Wednesday, 7 March 2012

The Good Old Days

The Leveson Inquiry has summoned all the Met's retired senior plod as his Lordship (left) ploughs into the relationship between police and media.
Step forward Sir Paul Condon (Commissioner 1993-2000), who came across as an avuncular, if slightly florid, Rotarian from the pre-digital age.
He evoked a slightly more innocent era and his evidence showed an emminently straightforward outlook to media relations. For example, he endeavoured, whenever possible, to hold briefings with the press at NSY or some other police premises always with a press officer present. He only had a handful outside and happily withstood the editors' constant griping about the quality of grub in the police canteen. He referred to accepting hospitality as part of a journalist's "grooming process." For all Sir Paul Stephenson's clamour about his own "integrity" Condon clearly has it, self evidently.

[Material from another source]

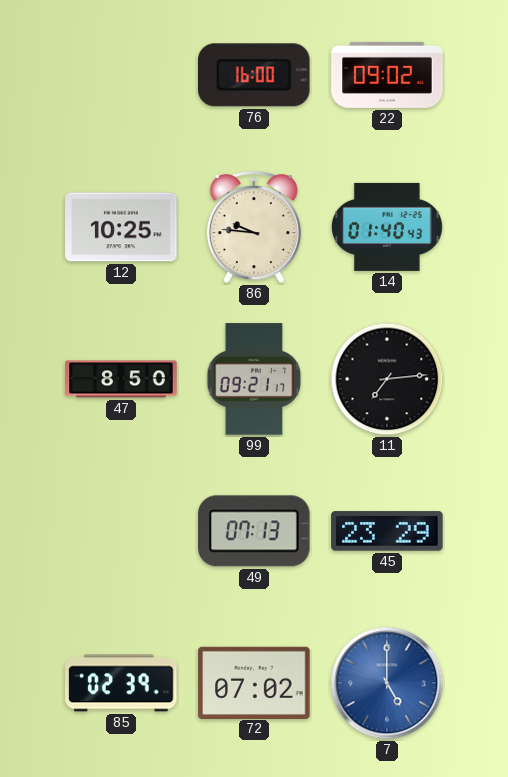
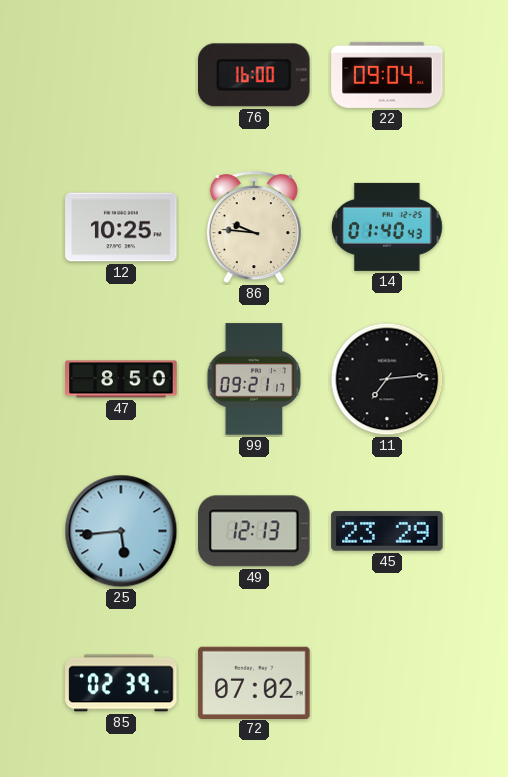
22: 09:02 -> 09:04
25: none -> 5:44
49: 07:13 -> 12:13
7: 5:00 -> none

How this approach contrasted with John Yates and Andy Hayman who were cross examined last week about a succession of press dinners, lunches and drinks where the company credit card took a right hammering. Hayman wacked a bottle of champers on it in a wine bar in Chelsea during a meeting with a hack whose identity he couldn't even recall. But at least Hayman, was willing to accept mistakes and found that, by his actions, had risked the reputataion of the force "persuasive".
Not so Yates who was grilled for over three hours without barely accepting any error, however minor, had been made. All the coppers are castng the shadow of the terrorist threat as their let-off for not doing their jobs on phone hacking. But that does still could not permit what appears actual obfuscation with sharing information with known victims including the Deputy Prime Minister of the time.